Vielleicht geht es Euch auch so: Ich lese morgens in ein paar Newsletter rein, z.B. den wirklich gut aufgemachten von Gabor Steingart – und bin bedient. Bevorzugt schreibt der bekannte Journalist, der lange beim Spiegel und Handelsblatt war, von den deutschen Wutbürgern. Oder betont die Schamlosigkeit der Politik. Fast täglich spießt Steingart den oder diesen Streit auf der politischen Bühne auf; begründet, wer und warum eigentlich vor allem eins ist: Zu schlecht um ein Amt auszuführen. Er beobachtet oft richtig, aber: Ganz oft bleibt auf der Strecke, was in diesem Land klappt, wer sich engagiert. Wo steht an prominenter Stelle, dass nicht nur mit Wut sondern mit Freude gearbeitet wird? Wo geht es mal bewusst darum, wie sehr sich Leute für ihre Mitmenschen einsetzen?
Permanent schlechte Stimmung
Wo man in den klassischen Medien auch hinschaut: Permanentes Kritisieren, was alles schlecht läuft. Aber was bringt es, wenn Journalisten andere „runter“ schreiben? In erster Linie Verdruss. Und als Schlussfolgerung: Unser Land ist eigentlich nur schaurig. Und immer weniger Menschen denken darüber nach, in einem öffentlichen Amt Verantwortung zu übernehmen. Wer ist denn in dieser medialen Lage scharf darauf sich auf dieses Terrain zu wagen, wo man es ja ohnehin nie allen Recht machen kann?!
Als ich kürzlich einer neuen Bekannten von unserem Blog berichte, ist sie wenige Tage später eine Abonnentin von ohfamoos. Sie ist es leid, so oft über das Schlechte im Leben zu lesen. Sie ist bei weitem keine, die nicht weiß, wie viele Sorgen und Ängste es gibt. Aber ihrer Tochter, einer Journalistin, stellt sie gern die Frage, warum das Negative so im Fokus stehe.

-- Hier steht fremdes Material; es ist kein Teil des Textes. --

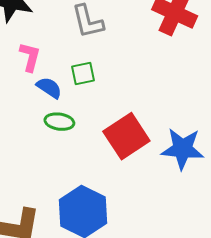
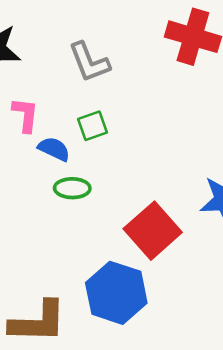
red square: (126, 136) -> (153, 231), moved

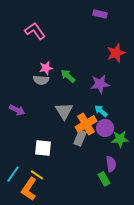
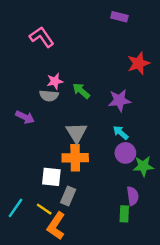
purple arrow: (17, 110) -> (25, 117), moved
orange cross: (86, 124) -> (75, 158), moved, turned 30
gray rectangle: (80, 138) -> (68, 196), moved
green rectangle: (104, 179) -> (124, 214), turned 32
orange L-shape: (29, 189) -> (56, 226), moved

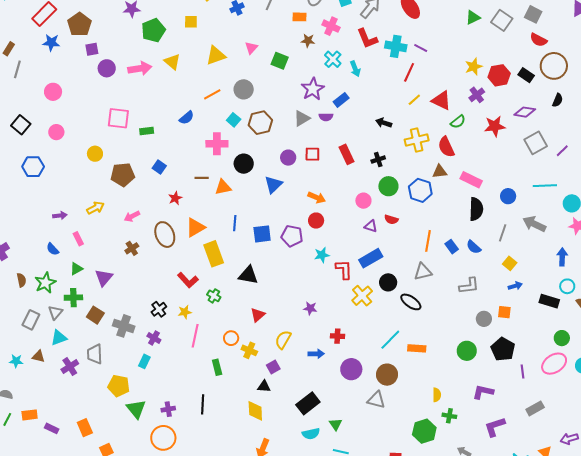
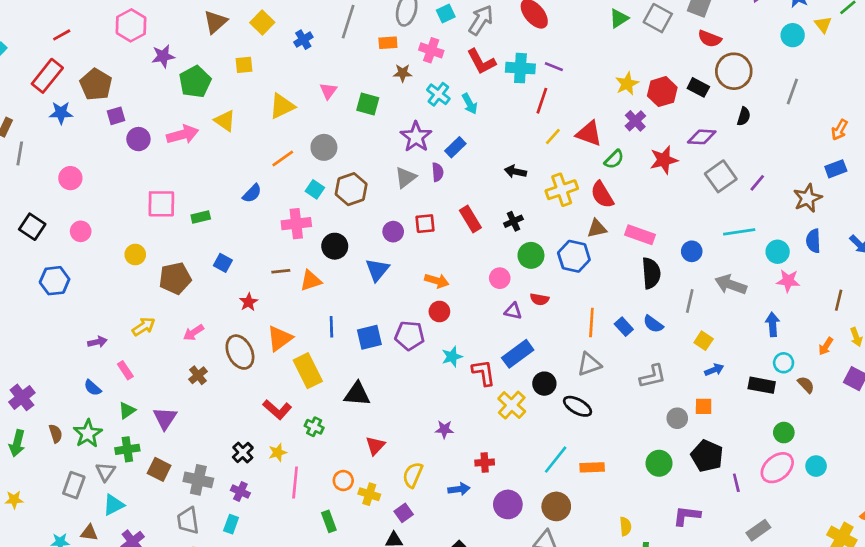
purple semicircle: (326, 117) -> (438, 172), turned -88
gray trapezoid: (95, 354) -> (188, 521), moved

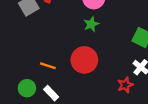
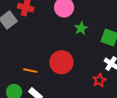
green star: (91, 24) -> (81, 28), moved

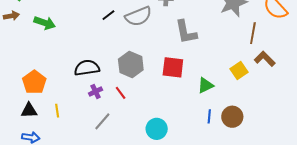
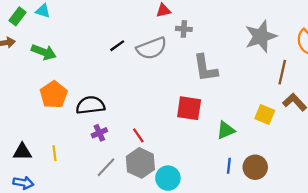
gray hexagon: (131, 65) -> (140, 163), moved
yellow square: (239, 71) -> (265, 114), turned -36
orange pentagon: (34, 82) -> (54, 95), moved
red line: (121, 93) -> (138, 135), moved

Heißt eine alte Journalistenregel ja: Bad news are good news. Manche sagen sogar: Only bad news are good news.
Wir bei ohfamoos machen es bewusst anders: Sonja, Cornelia und ich – und mit uns die Gastautoren von ohfamoos – werden nicht müde zu betonen, wie wichtig es ist positive Zeichen zu setzen. Wir wissen alle, dass die Welt aus gut und böse besteht! Aber wir haben es schon lange satt, immer nur von Gefährdungen zu hören.
Medienmacher schüren schlechte Stimmung
Meine Kollegin Cornelia Lütge drückt es so aus: „Nur der KONSTRUKTIVE Streit um die Dinge öffnet Menschen, ermöglicht Verstehen. Und schafft Bewusstheit dafür, dass Nörgeln, Pessimismus und Abwertung uns klein halten, der Abwärtsspirale erst Tor und Tür öffnen.“ Sie ist überzeugt: „Die brachiale Gewalt der Medienmacher schürt das Ganze.“ Cornelia empfindet die Stimmen momentan als so laut, dass Menschen kaum ihre eigene Meinung hören können.

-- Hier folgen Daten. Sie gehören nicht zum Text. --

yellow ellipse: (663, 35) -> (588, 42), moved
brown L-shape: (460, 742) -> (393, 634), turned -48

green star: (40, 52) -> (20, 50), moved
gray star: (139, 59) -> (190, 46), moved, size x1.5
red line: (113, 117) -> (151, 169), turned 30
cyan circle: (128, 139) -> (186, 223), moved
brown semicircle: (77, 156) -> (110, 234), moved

Vielleicht hören wir in diesen Tagen auch deshalb in unserem Umfeld oft: „Ich brauche mehr Fokus.“ Oder: „Ich weiß nicht, wo mir der Kopf steht.“ Eine Leserin erzählt, sie sei zur ENTspannung einfach mal ins Museum. Habe ihre Arbeit liegen gelassen, weil sie Ruhe brauchte. Andere sagen Termine ab um sich besser auf ihren Alltag zu konzentrieren. Natürlich trägt das zur VERspannung bei: Dieses laute Rumgenöle – und gleichzeitig gibt es bei denen, die motzen, gar keine Alternative. Wie würden denn die stärksten Kritiker ganz konkret in Situation handeln, um es besser zu machen? Da kommt eben: Nichts. Lieber vermiesen sie die Stimmung und beschweren sich bevorzugt über das Schlechte. Und das Gute? Bleibt stecken. Im Museum quasselt wenigstens keiner davon, was alles nicht klappt.

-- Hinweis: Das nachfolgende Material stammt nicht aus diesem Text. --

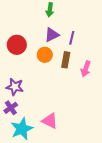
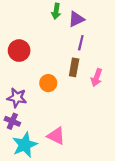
purple triangle: (52, 35) -> (76, 19), moved
orange circle: (45, 55) -> (48, 83), moved
purple cross: (11, 108) -> (12, 121), turned -32

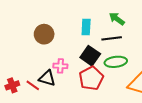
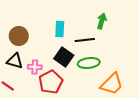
green arrow: (117, 19) -> (102, 21), moved, turned 70
black triangle: (47, 78) -> (15, 61), moved
red pentagon: (91, 78) -> (51, 82), moved

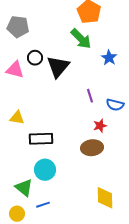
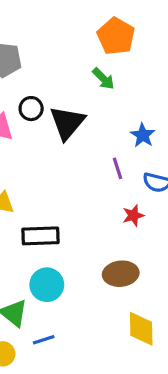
green arrow: (81, 39) -> (103, 79), size x0.7
blue star: (109, 58) -> (143, 135), moved
brown ellipse: (92, 148) -> (121, 274), moved

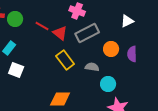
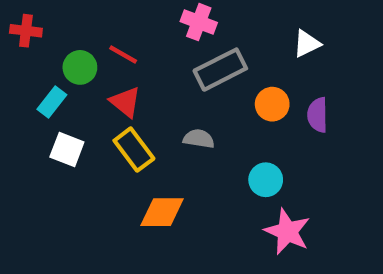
green circle: (15, 19) -> (80, 67), moved
red triangle: (60, 33) -> (125, 102), moved
yellow rectangle: (65, 60) -> (134, 150), moved
gray semicircle: (92, 67) -> (199, 139), moved

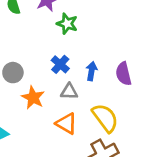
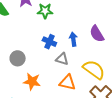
gray triangle: (69, 92) -> (62, 59), turned 32
orange star: (33, 98) -> (32, 82), moved

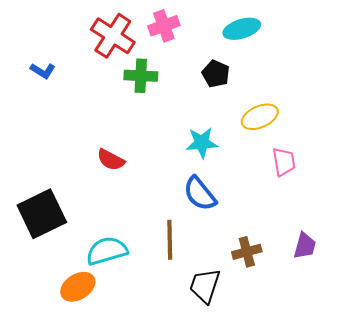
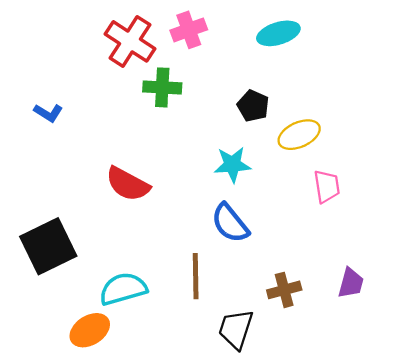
blue L-shape: (43, 71) -> (48, 113), moved
black pentagon: (216, 74) -> (253, 106), moved
red semicircle: (111, 160) -> (128, 184), size x1.4

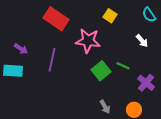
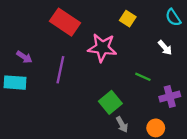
green square: (101, 71) -> (110, 102), moved
purple cross: (146, 83) -> (170, 97), turned 36

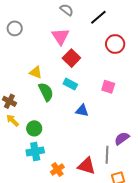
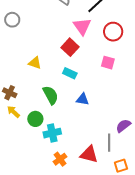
pink triangle: (60, 37) -> (82, 26), moved
pink square: (108, 87) -> (108, 63), moved
green semicircle: (46, 92) -> (51, 95), moved
cyan cross: (35, 151) -> (52, 133), moved

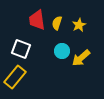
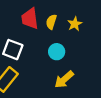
yellow arrow: (81, 58) -> (64, 79), moved

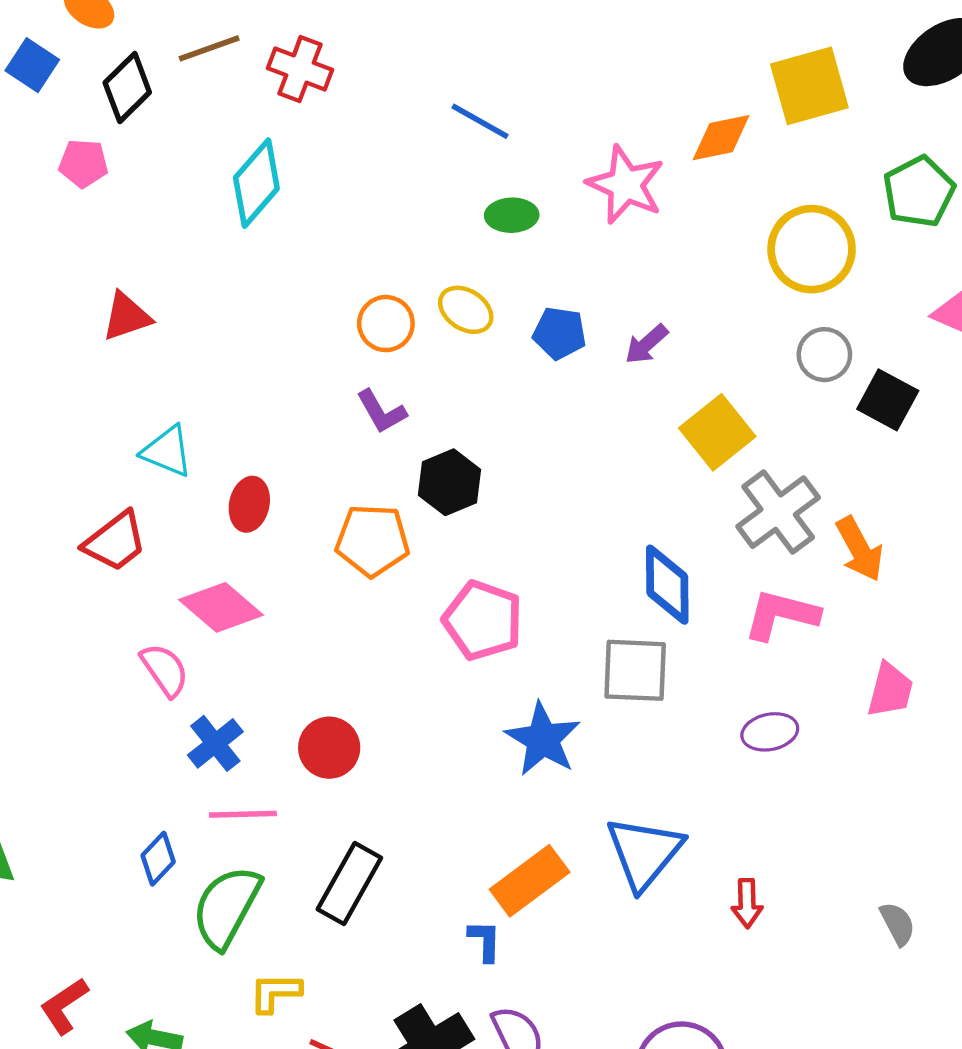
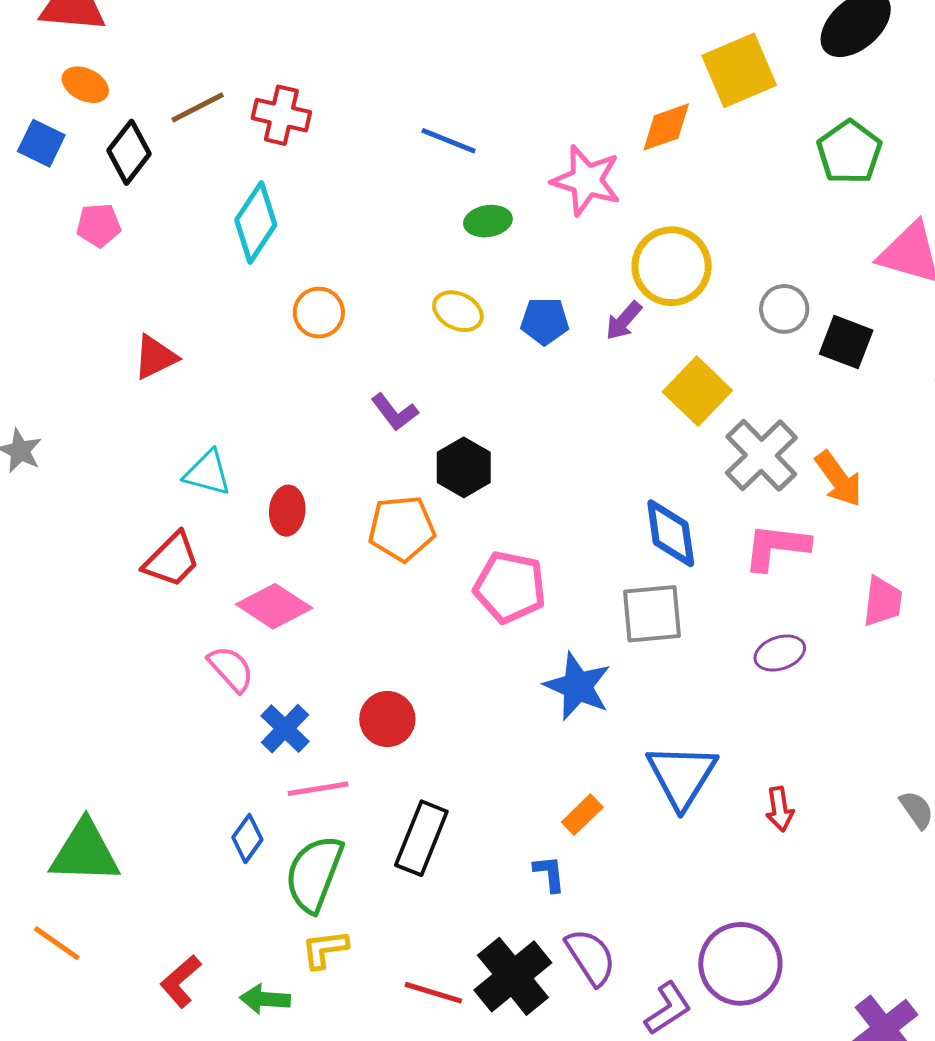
yellow circle: (812, 249) -> (672, 266), moved
orange circle: (386, 324) -> (319, 313), moved
orange rectangle: (530, 881) -> (582, 815), size x0.6
yellow L-shape: (275, 993) -> (325, 949), moved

Bereits vor drei Jahren haben wir die Aktion „Macht, Medien“ gestartet, bei der wir Meinungsmacher in den Medien aufgefordert haben, mehr Verantwortung zu zeigen. Viele unserer Leser haben den Appell mit unterzeichnet. Nur zwei Sätze daraus als Erinnerung – heute, drei Jahre später, vermutlich dringlicher als zuvor:
„Begleitet unser Land medial mit größter Verantwortung! Bauscht Schlechtes nicht auf, betont mutig das Positive.“
Es geht NICHT darum die Augen zu verschließen vor dem, was nicht läuft. Aber ich bin überzeugt: Lese ich morgens im Newsletter als Erstes bad news, ist der Tag schon halb gelaufen. Wir brauchen genau das Gegenteil. Den Mut, vieles selbst in die Hand nehmen zu können. Nicht die Wut, dass wir sowieso nichts ändern können. Wie sagte ein früherer Chef von mir: Geht nicht, geht nicht. Und ich freue mich eine Kolumne von Claudius Kroker zu lesen, ein freier Journalist und Autor; er schreibt:
„Auf den Punkt gebracht haben es Kinder, die neulich in einer Kirche folgenden Gedanken zum Besten gaben: „Der Hahn verkündet den Moment, an dem das Licht über die Dunkelheit siegt. Auch wir sehen oft nur die dunklen Seiten der Menschen und die bösen Taten, darüber berichten alle Zeitungen und das Fernsehen. Haben wir verlernt, die Lichtseiten im Leben der Menschen zu sehen?“
Deshalb, drei Lichtseiten zum Schluss:
- Schaut mal auf das, was Gina Schöler so macht!
- Bald gibt es einen Mutmacher-Gipfel!
- Und wie sagte kürzlich eine Grundschullehrerin auf die Sorgen, dass Kinder die 1. Klassenfahrt (mit Übernachtungen ohne Eltern natürlich) nicht bewältigen: „Glauben Sie mir, die schaffen das alle!“
Fotos: Unsplash (Nicole Honeywill und Mike Ackerman)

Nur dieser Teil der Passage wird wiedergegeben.